WHAT THE TASK REQUIRES:
Report the number of lines in these entries that contain "Airbags". Write only the number.

=== DATA SUPPLIED ===

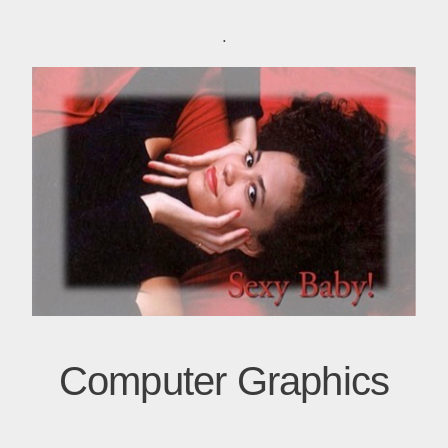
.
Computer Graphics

===
=== DATA SUPPLIED ===

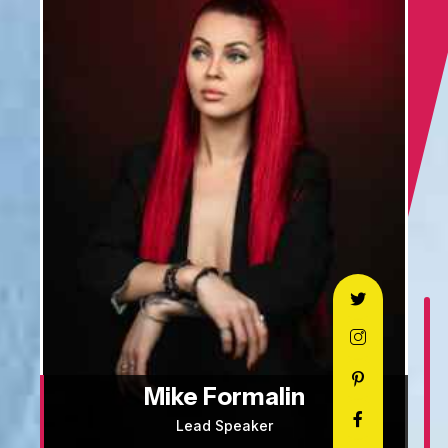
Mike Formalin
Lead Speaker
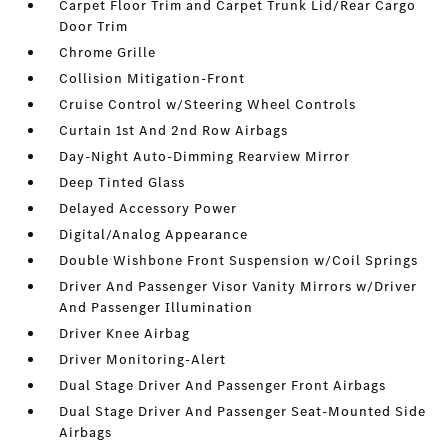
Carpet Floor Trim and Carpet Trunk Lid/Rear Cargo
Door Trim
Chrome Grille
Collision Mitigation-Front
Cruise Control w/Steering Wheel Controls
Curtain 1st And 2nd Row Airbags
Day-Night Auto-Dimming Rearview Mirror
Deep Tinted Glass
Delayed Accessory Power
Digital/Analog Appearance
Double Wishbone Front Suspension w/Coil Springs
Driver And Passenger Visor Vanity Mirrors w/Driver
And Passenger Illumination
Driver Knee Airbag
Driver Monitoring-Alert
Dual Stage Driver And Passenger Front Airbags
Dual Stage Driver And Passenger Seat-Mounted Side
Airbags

===
=== DATA SUPPLIED ===

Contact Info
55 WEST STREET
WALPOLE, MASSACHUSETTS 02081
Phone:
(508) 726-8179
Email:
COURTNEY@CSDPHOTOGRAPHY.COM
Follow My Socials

===

WRITTEN ANSWER:
3